[Items from a data source]

Segment Open

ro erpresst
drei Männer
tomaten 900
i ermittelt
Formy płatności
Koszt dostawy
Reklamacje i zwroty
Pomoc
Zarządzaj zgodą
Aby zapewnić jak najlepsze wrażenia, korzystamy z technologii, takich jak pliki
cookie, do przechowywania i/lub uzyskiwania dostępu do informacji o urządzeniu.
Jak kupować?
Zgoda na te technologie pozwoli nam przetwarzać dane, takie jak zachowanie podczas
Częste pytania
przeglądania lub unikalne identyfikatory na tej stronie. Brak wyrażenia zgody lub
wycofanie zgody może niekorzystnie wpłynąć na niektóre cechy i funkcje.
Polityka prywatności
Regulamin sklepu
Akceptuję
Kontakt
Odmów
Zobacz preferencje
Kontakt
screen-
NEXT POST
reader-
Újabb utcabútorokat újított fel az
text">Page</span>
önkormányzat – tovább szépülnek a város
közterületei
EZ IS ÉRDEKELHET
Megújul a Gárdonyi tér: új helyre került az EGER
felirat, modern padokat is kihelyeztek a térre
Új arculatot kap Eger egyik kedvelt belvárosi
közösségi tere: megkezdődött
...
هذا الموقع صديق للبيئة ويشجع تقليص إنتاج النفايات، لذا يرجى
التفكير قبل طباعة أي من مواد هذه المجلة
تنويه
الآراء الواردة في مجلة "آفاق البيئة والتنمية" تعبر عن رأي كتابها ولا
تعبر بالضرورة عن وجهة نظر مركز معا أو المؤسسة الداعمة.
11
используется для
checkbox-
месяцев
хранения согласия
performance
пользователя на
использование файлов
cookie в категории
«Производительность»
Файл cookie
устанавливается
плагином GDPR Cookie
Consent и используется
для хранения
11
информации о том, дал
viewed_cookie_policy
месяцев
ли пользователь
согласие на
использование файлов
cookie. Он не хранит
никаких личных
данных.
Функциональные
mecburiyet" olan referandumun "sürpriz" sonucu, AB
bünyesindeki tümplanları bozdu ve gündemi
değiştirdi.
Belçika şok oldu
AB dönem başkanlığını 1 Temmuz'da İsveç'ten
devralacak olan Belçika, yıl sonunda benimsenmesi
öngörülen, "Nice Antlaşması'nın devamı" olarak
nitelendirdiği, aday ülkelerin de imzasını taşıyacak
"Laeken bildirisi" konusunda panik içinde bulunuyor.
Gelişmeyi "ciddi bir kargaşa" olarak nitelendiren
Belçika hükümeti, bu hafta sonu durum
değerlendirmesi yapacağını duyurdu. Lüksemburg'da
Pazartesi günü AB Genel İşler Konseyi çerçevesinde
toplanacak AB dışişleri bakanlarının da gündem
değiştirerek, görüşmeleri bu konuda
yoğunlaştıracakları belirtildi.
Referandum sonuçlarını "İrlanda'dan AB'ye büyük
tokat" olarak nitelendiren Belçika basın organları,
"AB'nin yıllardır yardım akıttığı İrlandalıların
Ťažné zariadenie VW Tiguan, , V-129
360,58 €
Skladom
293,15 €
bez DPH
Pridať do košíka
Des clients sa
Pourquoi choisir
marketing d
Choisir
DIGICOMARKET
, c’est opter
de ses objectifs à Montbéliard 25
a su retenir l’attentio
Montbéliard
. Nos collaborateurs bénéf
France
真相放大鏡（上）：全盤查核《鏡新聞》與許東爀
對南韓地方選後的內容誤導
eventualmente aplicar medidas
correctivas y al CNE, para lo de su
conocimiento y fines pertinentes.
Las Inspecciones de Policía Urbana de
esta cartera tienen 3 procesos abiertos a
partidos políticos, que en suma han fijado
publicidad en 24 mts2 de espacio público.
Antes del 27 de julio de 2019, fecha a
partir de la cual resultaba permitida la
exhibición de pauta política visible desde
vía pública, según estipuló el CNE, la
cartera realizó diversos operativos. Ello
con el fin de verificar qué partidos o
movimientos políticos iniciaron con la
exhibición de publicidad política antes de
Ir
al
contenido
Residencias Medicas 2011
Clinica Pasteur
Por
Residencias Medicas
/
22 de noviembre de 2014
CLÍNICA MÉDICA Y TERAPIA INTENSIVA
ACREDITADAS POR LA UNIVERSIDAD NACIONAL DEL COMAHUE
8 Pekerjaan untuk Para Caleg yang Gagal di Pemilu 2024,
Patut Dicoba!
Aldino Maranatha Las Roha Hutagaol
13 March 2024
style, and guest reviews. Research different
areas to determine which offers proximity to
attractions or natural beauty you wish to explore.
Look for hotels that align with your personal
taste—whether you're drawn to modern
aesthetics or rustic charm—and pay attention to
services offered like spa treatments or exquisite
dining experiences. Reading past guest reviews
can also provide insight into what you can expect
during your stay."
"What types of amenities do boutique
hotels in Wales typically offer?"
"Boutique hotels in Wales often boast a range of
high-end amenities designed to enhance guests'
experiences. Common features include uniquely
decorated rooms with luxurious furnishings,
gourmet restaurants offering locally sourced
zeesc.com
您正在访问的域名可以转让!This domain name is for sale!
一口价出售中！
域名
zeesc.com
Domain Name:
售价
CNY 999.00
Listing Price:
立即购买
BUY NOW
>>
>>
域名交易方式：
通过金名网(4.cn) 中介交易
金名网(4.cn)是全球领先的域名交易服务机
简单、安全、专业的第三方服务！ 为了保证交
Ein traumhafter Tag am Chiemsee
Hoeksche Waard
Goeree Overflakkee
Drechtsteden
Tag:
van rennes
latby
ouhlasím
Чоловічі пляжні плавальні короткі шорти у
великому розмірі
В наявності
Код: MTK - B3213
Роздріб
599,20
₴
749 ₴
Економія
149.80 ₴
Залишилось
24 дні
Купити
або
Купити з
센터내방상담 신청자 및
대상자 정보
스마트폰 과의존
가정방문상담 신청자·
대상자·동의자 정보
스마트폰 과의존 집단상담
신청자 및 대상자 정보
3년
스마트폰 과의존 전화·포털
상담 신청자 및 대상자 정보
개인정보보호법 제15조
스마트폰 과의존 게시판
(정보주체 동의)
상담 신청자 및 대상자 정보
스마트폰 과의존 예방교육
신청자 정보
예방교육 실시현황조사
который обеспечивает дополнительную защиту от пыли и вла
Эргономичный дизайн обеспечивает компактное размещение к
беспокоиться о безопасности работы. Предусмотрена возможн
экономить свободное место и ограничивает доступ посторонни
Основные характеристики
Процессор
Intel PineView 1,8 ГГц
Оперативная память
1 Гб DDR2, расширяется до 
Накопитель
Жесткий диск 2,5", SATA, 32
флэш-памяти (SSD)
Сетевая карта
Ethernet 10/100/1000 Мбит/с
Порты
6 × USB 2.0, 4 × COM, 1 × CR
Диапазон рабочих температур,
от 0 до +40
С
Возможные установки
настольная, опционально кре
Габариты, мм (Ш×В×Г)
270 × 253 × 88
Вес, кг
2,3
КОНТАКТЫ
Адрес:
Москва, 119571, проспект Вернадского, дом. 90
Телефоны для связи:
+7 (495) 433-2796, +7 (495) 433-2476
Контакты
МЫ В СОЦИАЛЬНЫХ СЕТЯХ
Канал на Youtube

Segment Closed

AIM OF THE EXERCISE:
Given the data above, transcribe exactly the lines from the one containing "DIGICOMARKET" down to the one containing "publicidad en 24 mts2 de espacio público.", and no others.

RESPONSE TO THIS EXERCISE:
DIGICOMARKET
, c’est opter
de ses objectifs à Montbéliard 25
a su retenir l’attentio
Montbéliard
. Nos collaborateurs bénéf
France
真相放大鏡（上）：全盤查核《鏡新聞》與許東爀
對南韓地方選後的內容誤導
eventualmente aplicar medidas
correctivas y al CNE, para lo de su
conocimiento y fines pertinentes.
Las Inspecciones de Policía Urbana de
esta cartera tienen 3 procesos abiertos a
partidos políticos, que en suma han fijado
publicidad en 24 mts2 de espacio público.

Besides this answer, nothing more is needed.